What is the problem?
Languages like sr-Latn and Canadian_Aboriginal are being treated as invalid because their -, _ are being stripped.
Instead, the tool returns an error like:
The following language is not supported by the OCR engine: srLatn
sr-Latn is supported by Google. Canadian_Aboriginal is supported by Tesseract.
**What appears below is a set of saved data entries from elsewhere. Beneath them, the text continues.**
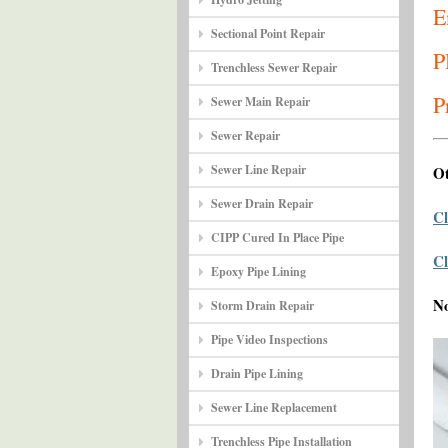
E
Sectional Point Repair
P
Trenchless Sewer Repair
P
Sewer Main Repair
Sewer Repair
Sewer Line Repair
Ot
Sewer Drain Repair
Cl
CIPP Cured In Place Pipe
Cl
Epoxy Pipe Lining
N
Storm Drain Repair
Pipe Video Inspections
Drain Pipe Lining
Sewer Line Replacement
Trenchless Pipe Installation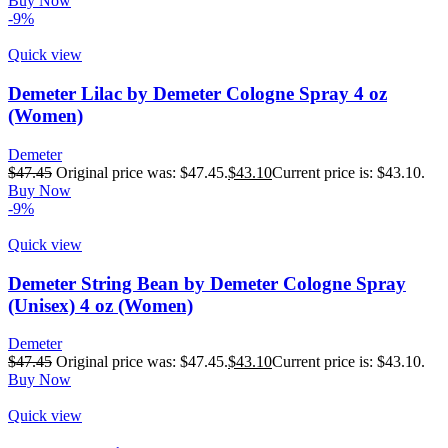
Buy Now
-9%
Quick view
Demeter Lilac by Demeter Cologne Spray 4 oz
(Women)
Demeter
$
47.45
Original price was: $47.45.
$
43.10
Current price is: $43.10.
Buy Now
-9%
Quick view
Demeter String Bean by Demeter Cologne Spray
(Unisex) 4 oz (Women)
Demeter
$
47.45
Original price was: $47.45.
$
43.10
Current price is: $43.10.
Buy Now
Quick view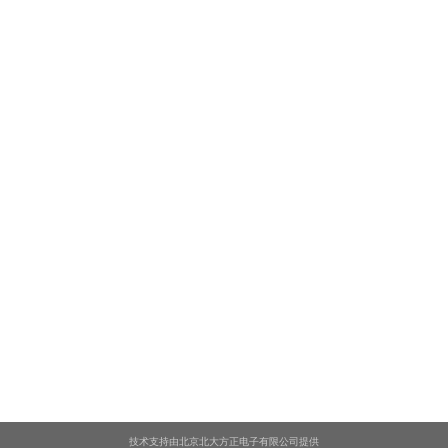
技术支持由北京北大方正电子有限公司提供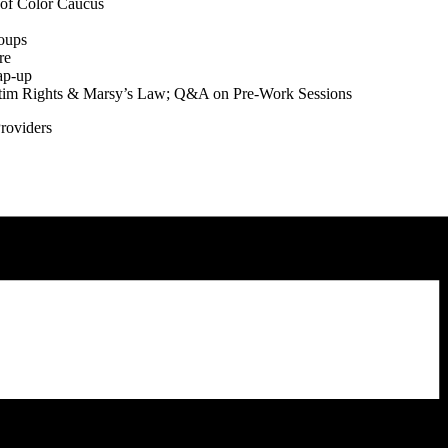
 of Color Caucus
oups
re
ap-up
ictim Rights & Marsy’s Law; Q&A on Pre-Work Sessions
Providers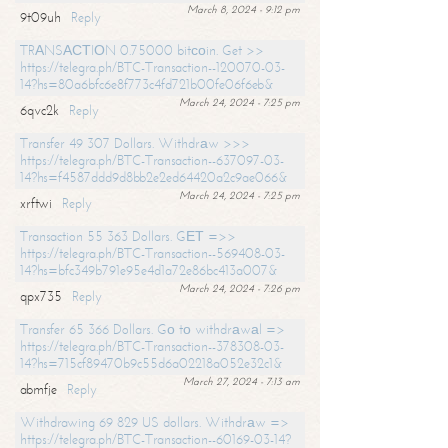
March 8, 2024 - 9:12 pm
9t09uh
Reply
TRАNSАСТIОN 0.75000 bitсоin. Get >>
https://telegra.ph/BTC-Transaction--120070-03-
14?hs=80a6bfc6e8f773c4fd721b00fe06f6eb&
March 24, 2024 - 7:25 pm
6qvc2k
Reply
Transfer 49 307 Dollars. Withdrаw >>>
https://telegra.ph/BTC-Transaction--637097-03-
14?hs=f4587ddd9d8bb2e2ed64420a2c9ae066&
March 24, 2024 - 7:25 pm
xrftwi
Reply
Transaction 55 363 Dollars. GЕТ =>>
https://telegra.ph/BTC-Transaction--569408-03-
14?hs=bfc349b791e95e4d1a72e86bc413a007&
March 24, 2024 - 7:26 pm
qpx735
Reply
Transfer 65 366 Dollars. Gо tо withdrаwаl =>
https://telegra.ph/BTC-Transaction--378308-03-
14?hs=715cf89470b9c55d6a02218a052e32c1&
March 27, 2024 - 7:13 am
abmfje
Reply
Withdrawing 69 829 US dollars. Withdrаw =>
https://telegra.ph/BTC-Transaction--60169-03-14?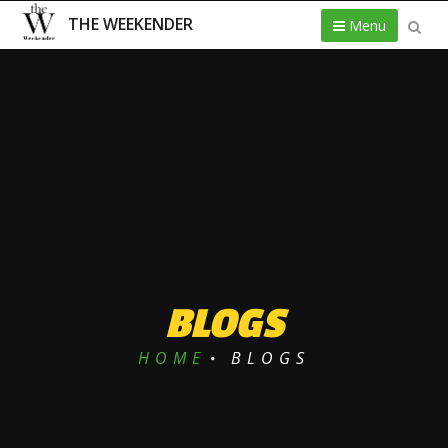
THE WEEKENDER
Menu
BLOGS
HOME
BLOGS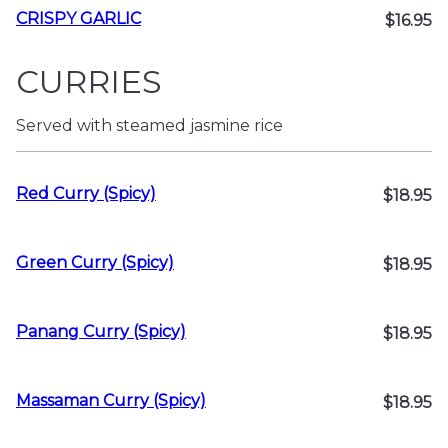
CRISPY GARLIC
$16.95
CURRIES
Served with steamed jasmine rice
Red Curry (Spicy)
$18.95
Green Curry (Spicy)
$18.95
Panang Curry (Spicy)
$18.95
Massaman Curry (Spicy)
$18.95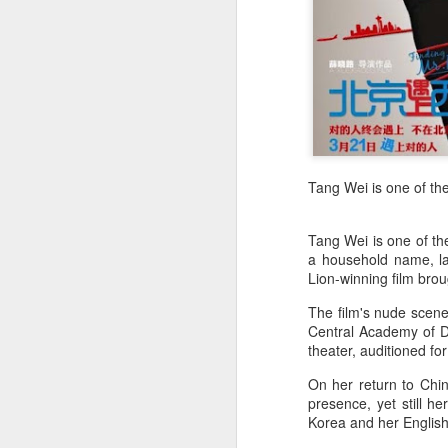
Zhong Chuxi at
AUG
5
entertainment event
Actress Zhong Chuxi
Tang Wei is one of the
A
Tang Wei is one of th
a household name, la
Lion-winning film brou
The film's nude scenes
Central Academy of D
theater, auditioned fo
On her return to Chi
presence, yet still 
A
Korea and her English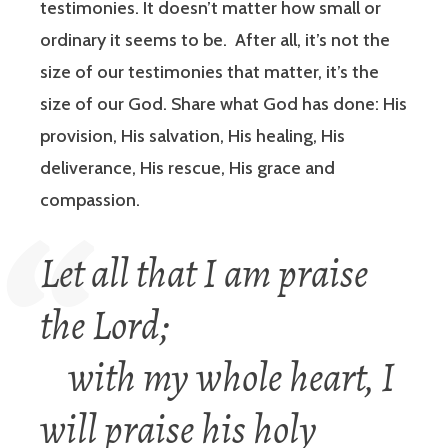
testimonies. It doesn’t matter how small or
ordinary it seems to be. After all, it’s not the
size of our testimonies that matter, it’s the
size of our God. Share what God has done: His
provision, His salvation, His healing, His
deliverance, His rescue, His grace and
compassion.
Let all that I am praise
the Lord;
with my whole heart, I
will praise his holy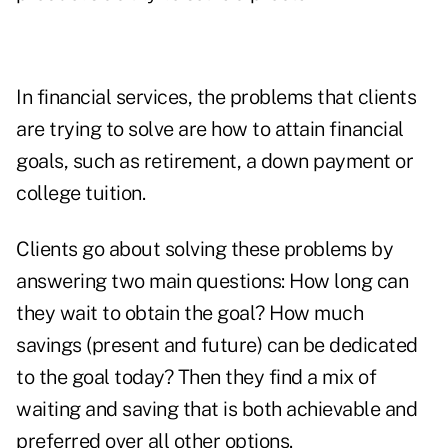
In financial services, the problems that clients
are trying to solve are how to attain financial
goals, such as retirement, a down payment or
college tuition.
Clients go about solving these problems by
answering two main questions: How long can
they wait to obtain the goal? How much
savings (present and future) can be dedicated
to the goal today? Then they find a mix of
waiting and saving that is both achievable and
preferred over all other options.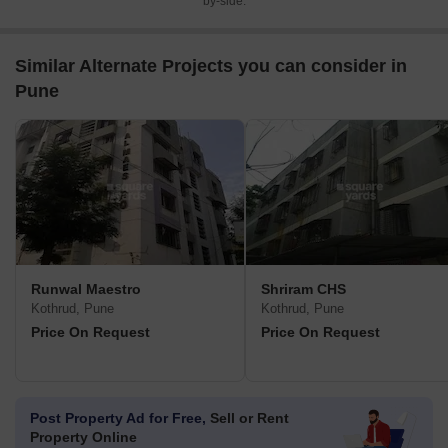
by-side.
Similar Alternate Projects you can consider in
Pune
Runwal Maestro
Shriram CHS
Kothrud, Pune
Kothrud, Pune
Price On Request
Price On Request
Post Property Ad for Free,
Sell or Rent
Property Online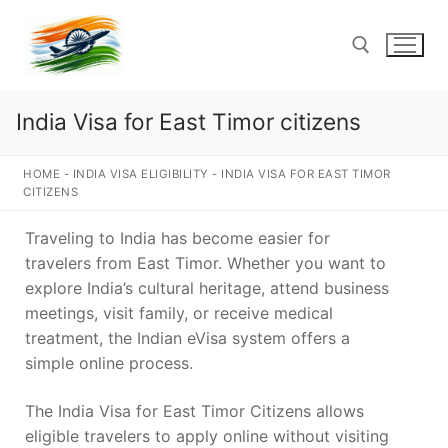
Skip
to
content
India Visa for East Timor citizens
Search for:
HOME
-
INDIA VISA ELIGIBILITY
-
INDIA VISA FOR EAST TIMOR
CITIZENS
Traveling to India has become easier for
travelers from East Timor. Whether you want to
explore India’s cultural heritage, attend business
meetings, visit family, or receive medical
treatment, the Indian eVisa system offers a
simple online process.
The India Visa for East Timor Citizens allows
eligible travelers to apply online without visiting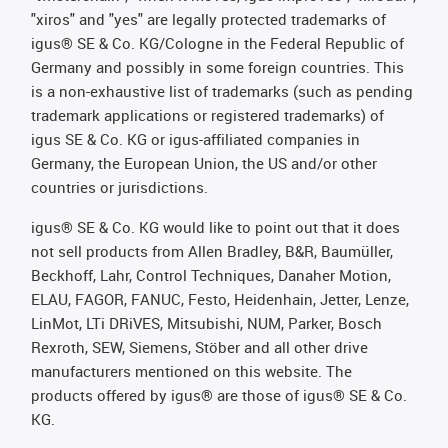
"xiros" and "yes" are legally protected trademarks of
igus® SE & Co. KG/Cologne in the Federal Republic of
Germany and possibly in some foreign countries. This
is a non-exhaustive list of trademarks (such as pending
trademark applications or registered trademarks) of
igus SE & Co. KG or igus-affiliated companies in
Germany, the European Union, the US and/or other
countries or jurisdictions.
igus® SE & Co. KG would like to point out that it does
not sell products from Allen Bradley, B&R, Baumüller,
Beckhoff, Lahr, Control Techniques, Danaher Motion,
ELAU, FAGOR, FANUC, Festo, Heidenhain, Jetter, Lenze,
LinMot, LTi DRiVES, Mitsubishi, NUM, Parker, Bosch
Rexroth, SEW, Siemens, Stöber and all other drive
manufacturers mentioned on this website. The
products offered by igus® are those of igus® SE & Co.
KG.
This bug affects 2 out of ~60 supported languages for google. 17 out of ~160 languages for Tesseract.
Urls to reproduce problem
- https://ocr-test.wmcloud.org/?image=https%3A%2F%2Fupload.wikimedia.org%2Fwikipedia%2Fcommons%2F6%2F64%2FGevel_-_Venray_-_20241580_-_RCE.jpg&langs%5B%5D=sr-Latn&engine=google
- https://ocr-test.wmcloud.org/?image=https%3A%2F%2Fupload.wikimedia.org%2Fwikipedia%2Fcommons%2F6%2F64%2FGevel_-_Venray_-_20241580_-_RCE.jpg&langs%5B%5D=Canadian_Aboriginal&engine=tesseract
Expected behavior: The image gets OCR'd
Observed behavior: Error returned of the form The following language is not supported by the OCR engine: CanadianAboriginal
Environment
Wikimedia OCR: Version 0.1.0-5-gf2af8be